Movie Review : Kickboxer - Vengeance (2016)
The original Kickboxer movie became a cult classic because of two important factors that have nothing to do with its narrative or cinematographic quality: the importation of Muay Thai kickboxing to America and the transcendent presence of international superstar of male movies and on-screen martial arts expert Jean-Claude Van Damme. The idea of a 2016 Kickboxer reboot without a marketable lead seems silly and pointless and this is exactly what the experience of watching Kickboxer: Vengeance feels like. It's a poorly-written hollow shell of a movie that tries to squeeze a quick buck out of nostalgia and the martial arts credibility of its support cast. Not a pleasant (or coherent viewing) unless you're hellbent on getting really high.
Kickboxer: Vengeance has more or less the same plot than the original Kickboxer. Screenwriters Dimitri Logothetis and Jim McGrath added subplots and modified certain elements for extra jackedness which throw the film WAY over the top. Seriously, this movie is so jacked, it even makes you cry jacked tears when it gets emotional. So, Kurt Sloane (Alain Moussi) travels to Thailand to help his brother Eric (played by adorable sleazebag Darren Shahlavi) fight a mysterious champion named Tong Po (Dave Bautista) in an illegal, no holds barred death match. In THIS superjacked version of Kickboxer, Eric is actually KILLED in the match and Kurt vows to avenge him because he apparently has no purpose left to his life. It gets really weird right about there.

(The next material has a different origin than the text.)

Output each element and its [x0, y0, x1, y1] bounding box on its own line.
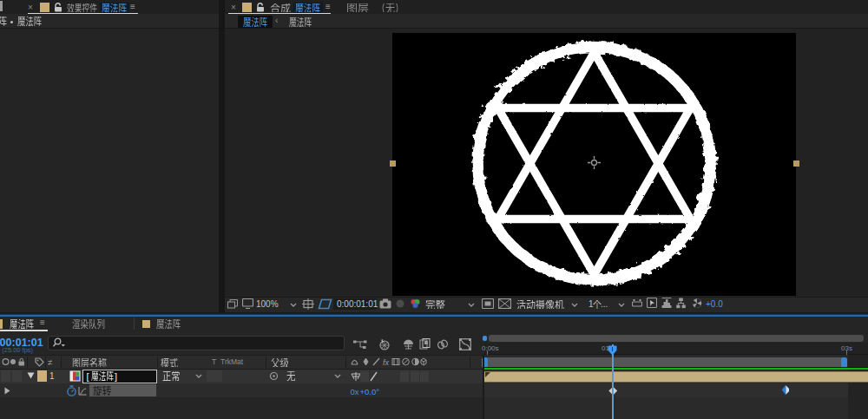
svg-text:fx: fx [383, 358, 390, 367]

I cannot make a reasonable argument as to why anyone would've picked the screenplay from Kickboxer: Vengeance and thought it was a good idea to produce it. No way anyone right in their mind though this turnip would make any money. It's so poorly written, I don't think people who haven't watched the original will understand anything. It's not clear what martial arts the protagonists are practicing. They say Muay Thai, but they train with swords and fight on cardboard boxes. The police are involved because of Eric's murder, but it's never clear what they want or what the investigation is about. They run over every say, threaten people with guns, handcuff them and take them away, but that's it. I believe my favorite bizarre quirk of Kickboxer: Vengeance is that there is no Thai people in Tong Po's temple. It's full of black guys playing jacked Thais because apparently THAIS APPARENTLY AREN'T FUCKING JACKED ENOUGH.
There isn't much to Kickboxer: Vengeance outside of the raving nonsense, to be honest. That movie is as paper-thin as it gets. Each segments are ridiculously long and blown-out of proportion in order to reach the 90 minutes landmark of respectability. There's a 20-something minute training montage leading to the final confrontation, which is great until the point the director has Alain Moussi and freakin' Georges St-Pierre spar with swords because they don't know what to make them do. It's a complete mess, but it's kind of adorable in the same way Tommy Wiseau's The Room is. Jean-Claude Van Damme is nothing but a distraction from how inept this movie is. He prances around like an Exotic dancer, flashes a couple of his trademark sidekick, but otherwise doesn't do a whole lot pull the movie from the oblivion it seems destined to.
I don't have a good explanation for Kickboxer: Vengeance. Someone wealthy owed one of their creative friends a favor and that favor became a poorly-written, poorly-constructed tribute to a seminal movie of the cocaine era. It's a really cool idea to have the likes of Georges St-Pierre, Dave Bautista and Gina Carano in the same movie, but this is not a martial arts demo and none of them have the charisma to make it more than flashy kicks and high-flying tumbles in the street. Everybody involved with Kickboxer: Vengeance is an expert at something, but nobody does what they're good at. The end product looks like the vanity project of a petulant child who tried to revive a badass movie from his youth and giving up about halfway through because it's very hard and the result is unbearably bad. Either get some mean pot brownies before watching it or don't watch it at all. Better yet, rewatch the original Kickboxer. It's much better than this.